The fleet of 16 cars SNCR use are funded by the East Midlands Ambulance Service. In fact, all their funding comes from grants and support.
The team as a whole do a lot of work to fund defibrillators for Northampton's parishes and rural villages, as well as training them residents on how to access and use them in an emergency.
With this, the SNCR team attend some 165 jobs a month. And the stats show they are saving lives and helping the residents and families of Northampton when they need it most.
GoodSamaritan - How an emergency phone app is making sure no one in Northampton is more than five minutes away from help
A first-aid app is saving lives in Northampton by making sure trained Responders are never more than a few minutes from help during a cardiac arrest or life threatening emergency.
Conor, David and the SNCR team are all signed up to GoodSam - an app that alerts Responders trained in Cardio Pulmonary Resuscitation (CPR) to help those nearby in cardiac arrest.
Anyone trained in CPR can sign up to the app - and if a 999 call is made within 800 metres of them, East Midlands Ambulance Service will alert GoodSam who notify the nearest trained Responders.
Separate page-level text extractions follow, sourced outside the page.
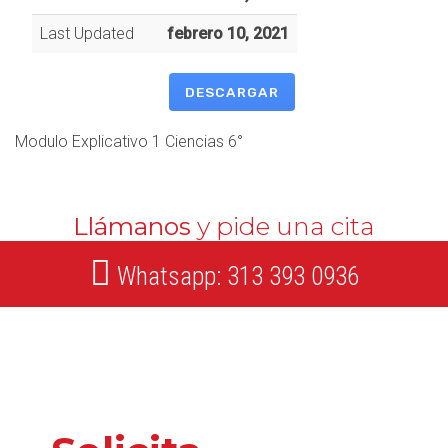
Last Updated
febrero 10, 2021
DESCARGAR
Modulo Explicativo 1 Ciencias 6°
Llámanos
y pide una cita
Whatsapp: 313 393 0936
“It means we are almost never off duty,” says Conor. “Even in your downtime you can still be ready to help someone.
“It means I’ve had to leave the house at 2am in my pyjamas but I know it’s could be something important.”
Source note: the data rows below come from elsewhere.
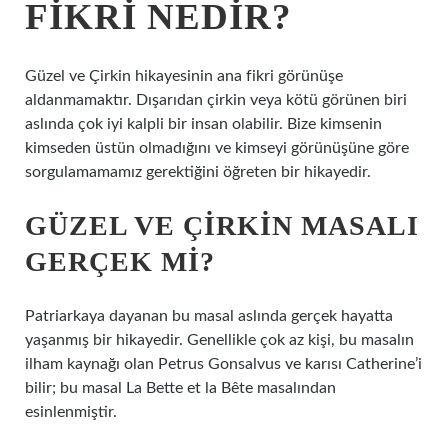
FIKRI NEDIR?
Güzel ve Çirkin hikayesinin ana fikri görünüşe
aldanmamaktır. Dışarıdan çirkin veya kötü görünen biri
aslında çok iyi kalpli bir insan olabilir. Bize kimsenin
kimseden üstün olmadığını ve kimseyi görünüşüne göre
sorgulamamamız gerektiğini öğreten bir hikayedir.
GÜZEL VE ÇIRKIN MASALI
GERÇEK MI?
Patriarkaya dayanan bu masal aslında gerçek hayatta
yaşanmış bir hikayedir. Genellikle çok az kişi, bu masalın
ilham kaynağı olan Petrus Gonsalvus ve karısı Catherine’i
bilir; bu masal La Bette et la Bête masalından
esinlenmiştir.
The GoodSAM system can even generate live stream video from a caller's smartphone for 999 call handlers to assess the emergency.
The app was co-founded by Mark Wilson, a neurosurgeon and Air Ambulance Doctor with the goal of providing assistance during life threatening emergencies in the minutes before Ambulance arrival. Anyone trained and certified in CPR can register and download the GoodSam Responder app.